There was a family who lived in one of the streets "over the Bank" whose members were all easily identified by the tangle of red hair that was the physical badge of their clan. They were known as the McKays, or more often 'the Mad McKays', as each of the children in turn had what would today be termed special educational needs. In the simpler and non-PC world of the 1960s they went to the 'Dafty Class'. Children from the Dafty Class attended extra lessons in remedial maths and english , and so got out of school slightly later than me and my peers. This educational apartheid only added to the legend and the perceived strangeness of the Mad McKays, so much so that the merest glimpse of a red hair on what was known as 'the Finvoy side' of the Bank was enough to send us running for the safety of Lena Street or Beechwood Street.
On those days when there wasn't a McKay in sight my friends and I used to play round a part of the Bank known as The Devil's Chimneypot. This was a rusted iron structure, that stuck out of the earth at the top of the Bank to a height of about two and a half feet. It was four-sided, each side measuring approximately a foot, and was choked with earth. It looked for all the world like an old Victorian chimney growing out of the ground. It was entirely obvious and logical to us children that if there was a chimney pot then beneath it had to be some sort of dwelling, and as that dwelling was also obviously subterranean then it was only common sense that the tenant was Aul' Nick. Whether we really believed it or not I cannot now remember, but we really, truly and completely believed the story of the Murder House.

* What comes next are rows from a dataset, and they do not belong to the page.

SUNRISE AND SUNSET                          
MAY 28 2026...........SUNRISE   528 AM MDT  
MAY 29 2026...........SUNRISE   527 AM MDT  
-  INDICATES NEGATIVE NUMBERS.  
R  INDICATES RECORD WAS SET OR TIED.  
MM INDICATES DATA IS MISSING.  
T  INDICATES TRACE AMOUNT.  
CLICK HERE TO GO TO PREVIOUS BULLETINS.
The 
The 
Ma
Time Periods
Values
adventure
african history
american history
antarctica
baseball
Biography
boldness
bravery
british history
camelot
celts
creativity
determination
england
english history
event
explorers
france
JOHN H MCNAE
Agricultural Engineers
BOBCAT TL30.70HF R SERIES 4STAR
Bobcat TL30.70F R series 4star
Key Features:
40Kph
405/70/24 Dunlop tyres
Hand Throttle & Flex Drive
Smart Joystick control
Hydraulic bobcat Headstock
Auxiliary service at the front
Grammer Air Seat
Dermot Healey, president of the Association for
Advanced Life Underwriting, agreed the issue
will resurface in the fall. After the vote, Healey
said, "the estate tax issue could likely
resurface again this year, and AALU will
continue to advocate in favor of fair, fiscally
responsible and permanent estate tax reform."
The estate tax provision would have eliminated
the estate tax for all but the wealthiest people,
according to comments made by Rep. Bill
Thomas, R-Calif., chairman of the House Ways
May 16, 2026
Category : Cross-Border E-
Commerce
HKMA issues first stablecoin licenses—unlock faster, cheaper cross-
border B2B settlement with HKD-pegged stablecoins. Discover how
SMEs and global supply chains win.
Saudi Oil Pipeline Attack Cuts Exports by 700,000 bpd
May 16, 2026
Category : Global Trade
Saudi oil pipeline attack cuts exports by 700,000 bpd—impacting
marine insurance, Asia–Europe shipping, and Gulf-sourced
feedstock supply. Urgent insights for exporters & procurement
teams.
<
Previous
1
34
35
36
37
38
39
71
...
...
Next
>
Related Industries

The Murder House was a derelict Victorian terraced, the back yard of which abutted the bottom of the Bank on the Finvoy side. From the top of the earthwork we could see through the broken windows of what had been the first floor bedrooms. However the room in which the grisly deed had been done in the Murder House was, supposedly a bathroom. On our side of the Bank in 1967 none of the houses had bathrooms; the baths were universally tin and hung from a nail on the yard wall. On bath nights (which for me was a Sunday) the baths were taken down and filled with water that had been boiled in the kettle on the gas cooker. However, as the Murder House was on the Finvoy side ,and therefore undeniably strange and different to begin with, the fact that it had a bathroom and a proper bath was accepted without question. The details of the murder were vague with regards to when and why, but the accepted version was that a mother had killed her son, a boy of just our age, by beating his head off the bathroom wall. I'm not sure if I was ever told exactly what the child had done to deserve his terrible end, it was probably enough to describe the mother as 'mad', however we all knew that inside that house, in one of the rooms that we couldn't see from our grandstand on top of the bank, the walls were still caked with the blood of the unfortunate boy, and no-one had ever lived there again.